If $X$ is a vector space over field $\mathbb{R}$, then a real-valued, non negative function $ \Vert \cdot , \cdot \Vert$: $X \times X \rightarrow \mathbb{R}$ on $X^2$ is said to be $2$-normed on $X$ if:
i. $\Vert x,y \Vert = 0$ if and only if $x,y$ linearly dependant.
ii. $\Vert x,y \Vert = \Vert y,x \Vert$ for all $x,y \in X$.

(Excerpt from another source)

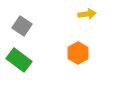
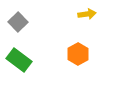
gray square: moved 4 px left, 4 px up; rotated 12 degrees clockwise
orange hexagon: moved 1 px down
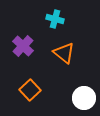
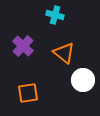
cyan cross: moved 4 px up
orange square: moved 2 px left, 3 px down; rotated 35 degrees clockwise
white circle: moved 1 px left, 18 px up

iii. $\Vert \alpha x,y \Vert = |\alpha| \Vert x,y\Vert$ for all $\alpha \in \mathbb{R}, x,y \in X$
iv. $\Vert x, y+z \Vert \le \Vert x,y \Vert + \Vert x,z\Vert$ for all $x,y,z \in X$. Geometrically, $\Vert x,y \Vert$ is the area of triangle (or parallelogram) having vertices $0, x, y$.
My problem is this:
Is there any constant $C \in \mathbb{R}$, such that
$$ \Big \Vert \frac{x}{\Vert x \Vert} - \frac{y}{\Vert y\Vert}, \frac{z}{\Vert z \Vert} - \frac{y}{\Vert y \Vert }\Big \Vert \le C \Vert x-y, z-y \Vert$$
If $x,y,z$ are vectors on a unit ball, we can choose $C = 1$. So that, we can obtain the equality. But, I cannot solve this inequality analytically. Thanks in advance.